The machines used to detect explosives at Portland International Jetport can sense minute traces of bomb residue, but they're not very mobile. When an airplane, a parking garage or a ferry needs to be checked, a dog is the security man's best friend.
Recognizing that, the Transportation Security Administration said Friday it is bringing to Maine six bomb-detection dogs to help secure transportation facilities around the state.
The agency's bomb dog program has established canine detection teams at major airports across the country, and now is being expanded to include Maine, according to a statement issued by Sen. Susan Collins, who chairs the Senate Homeland Security Committee. Each team costs about $40,000 a year.
Collins said the dogs will be available to police agencies ''strategically located near vital modes of transportation.''
The agencies have yet to be identified, though Portland, Bangor and the Maine State Police are likely candidates, officials said.
Robert Dyer, the TSA official overseeing transportation security in Maine, said he hopes to have the teams in place within the next few months.
''They'll be TSA-certified and specifically trained to handle all types of situations involving explosives, particularly in transportation,'' Dyer said. The TSA program usually employs German shepherds, Belgian Malanois and Labrador retrievers because of their temperament and acute senses, according to the agency.
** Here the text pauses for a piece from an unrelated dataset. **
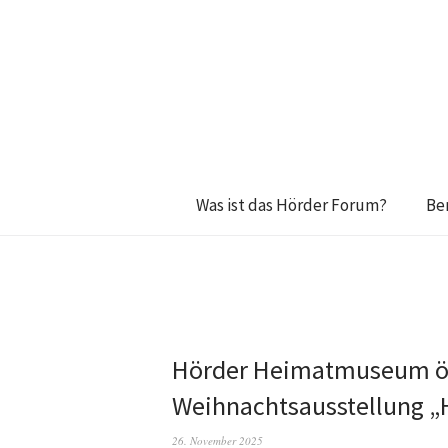
Was ist das Hörder Forum?
Be
Hörder Heimatmuseum öff
Weihnachtsausstellung „
26. November 2025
Friday's announcement was made at the annual transportation security seminar hosted by TSA at the Holiday Inn West in Portland. The conference includes state, local and federal agencies.
Under the dog program, TSA pays for the dogs and the expense of training the animals and their handlers, who are part of existing security and law enforcement agencies. The bomb dogs can be deployed for other emergencies, such as sweeping a government building after a bomb threat.
Portland, the transportation nexus for southern Maine, has no bomb dog of its own, though one is in training, said Capt. Ted Ross, who oversees the city's bomb squad. The city does have a handful it can call on in an emergency, including dogs kept by the state police, Brunswick Naval Air Station and South Portland police.
But bomb dogs must be available 24 hours a day and close to important facilities. Adding to the existing number would improve flexibility and reduce waiting time, leading to better security decisions, Ross said.
''We are having a lot more calls because people are aware now and stay cognizant of their surroundings and so don't dismiss things that they might have,'' Ross said. Portland has expressed interest in hosting one of the bomb detection teams.
Each bomb dog team, composed of a dog and a handler, undergoes 10 weeks of training at the TSA's Explosives Detection Canine Handler Course at Lackland Air Force Base in San Antonio, Texas. The TSA bomb dog program has 450 canine teams working across the country and was expanded recently from airports to 10 mass transit systems, said TSA spokeswoman Ann Davis.
The program began under President Richard Nixon in 1972, following a bomb threat on a passenger jet that year. The jet returned to Kennedy International Airport in New York and was searched by a bomb dog, which found an explosive device 12 minutes before it was set to go off, according to the TSA's Web site. The program now has 80 airports with bomb-sniffing dogs, who are called on several times a day to search suspicious bags and cargo and act as a general deterrent, the site says.